Don't Bank on China... Yet
- "China is the focus of so much attention lately. Will its markets open up like an inviting green frond welcoming the nutrient-rich sunlight that is investment banking? Or will that verdant frond close deceptively upon the fly/naive investor like a cunning venus flytrap? Some economists, like University of Boulder professor Conway Twitty, believe that China is more like a moist anemone thats pulls in floaty bits from the brine, but will pucker up like a disinterested labia when the tide of government openness retreats. Both scenarios are highly likely because of their ability to compact unpredictable and illdefined social forces into poetic musings.
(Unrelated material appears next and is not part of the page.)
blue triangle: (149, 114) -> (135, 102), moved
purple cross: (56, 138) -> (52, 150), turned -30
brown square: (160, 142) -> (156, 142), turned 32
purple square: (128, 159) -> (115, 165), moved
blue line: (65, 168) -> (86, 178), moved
You can be sure of this though: keep your money out of Africa, because as economists like Walter Singhorse speculate, Africa is more like a piece of slate with no fissures in it, and when investment like quinoa seeds blows across it as from a hot Saharan wind, they find no purchase in its flat smooth surface."
Mark Your Calendars
- "On Thursday at 5pm PST I will again be podcasting live from this blog, reading excerpts from my upcoming book on Magyar poetry and its relation to Hungarian historical memory, _The Magyars: Reelin' in the Magyears_. I've been assured that the technical malfunction which resulted in last weeks harrowing 23 second podcast of my 17 second electrocution has been repaired."
On the Campaign Trail
- "I hired a vougish image consultant to help me appeal to a younger demographic using edgy sloganeering and a bold new attitude. I feel I may have given him a touch too much discretion though. I also should not have neglected to inspect my campaign signs before they were distributed. Darn't if he wasn't a persuasive fellow though."
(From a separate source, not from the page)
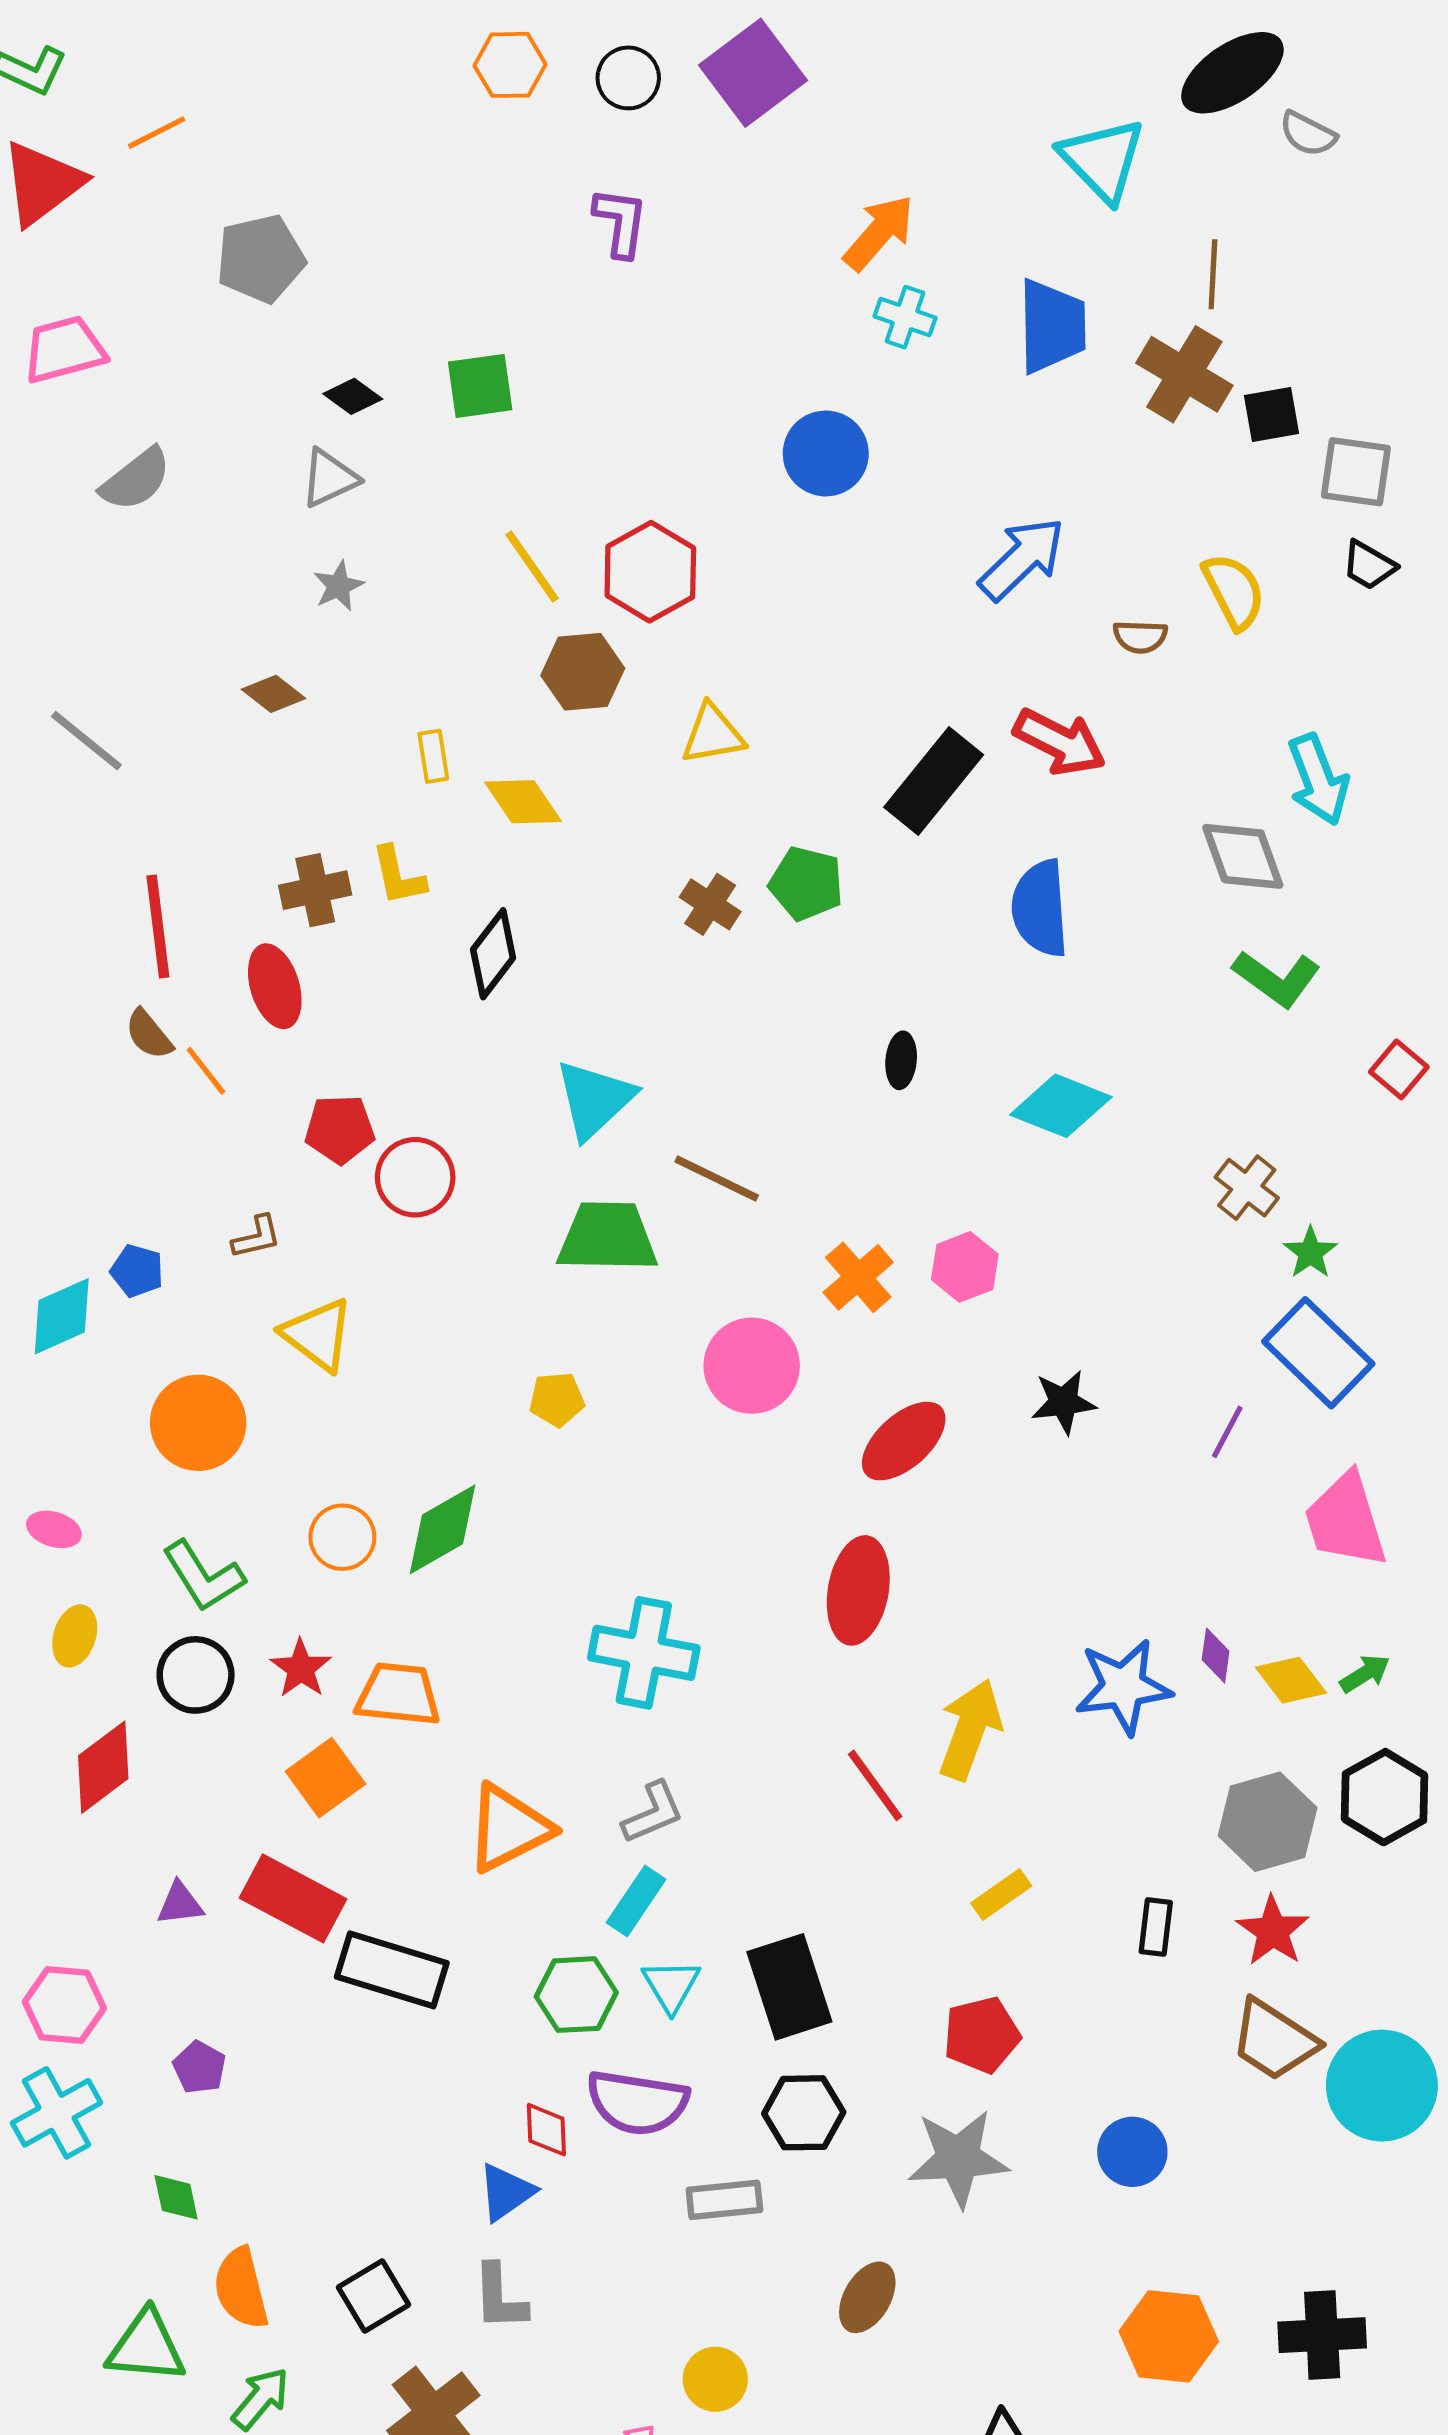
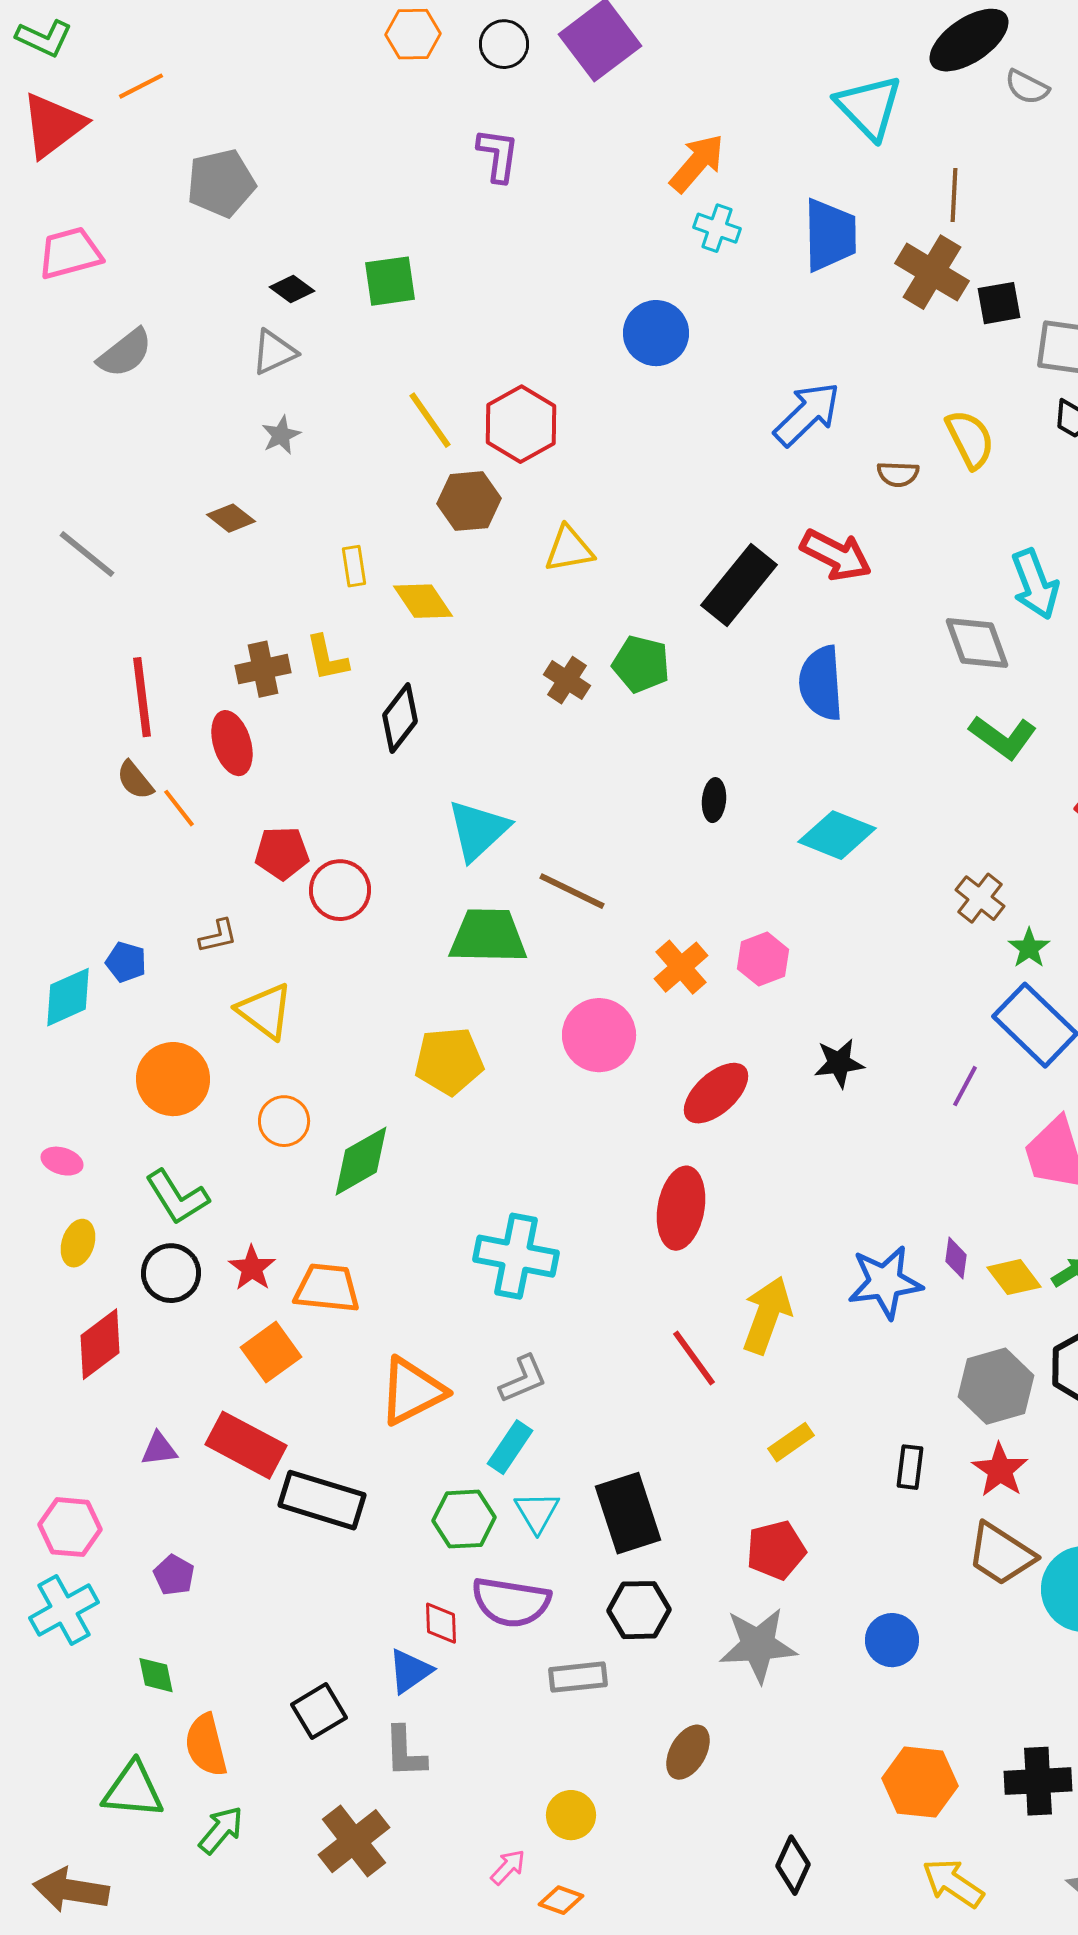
yellow pentagon: (557, 1399) -> (449, 1061), size x1.6
orange circle: (342, 1537) -> (284, 1121), moved
black square: (374, 2296) -> (319, 1711), moved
Last Monday I posted about a South East Asian Sex Tour I may be embarking on. In fact, I am going on a South East Asian Sax
Tour with my swinging jazz combo. I regret the error.
In the News
Loggers Protest Environmentalists
"37 loggers have enacted a hunger strike in protest of the protestation of logging in Walbran valley by environmental activists. The loggers peacefully blockaded the protesters, vowing not to eat anything until they could once again roll their trucks into the Walbran and log. "We decided to exercise our civil rights, and see if through this reckless act of moral fortitude we could move the public and achieve their sympathy" said Reg Alsingbud, a logger for 17 years and long-time admirer of Ghandi. " Woodcor Enterprises company owner Gareth Knechbroth, the company with development rights to the land, has echoed the sentiments of his contracted employees, and wants to remind everyone that there will be an organised protest which will begin at Centennial square and descend on the Victoria Legislature Buildings next Thursday. "With the will of the people you can achieve anything" added Knechbroth.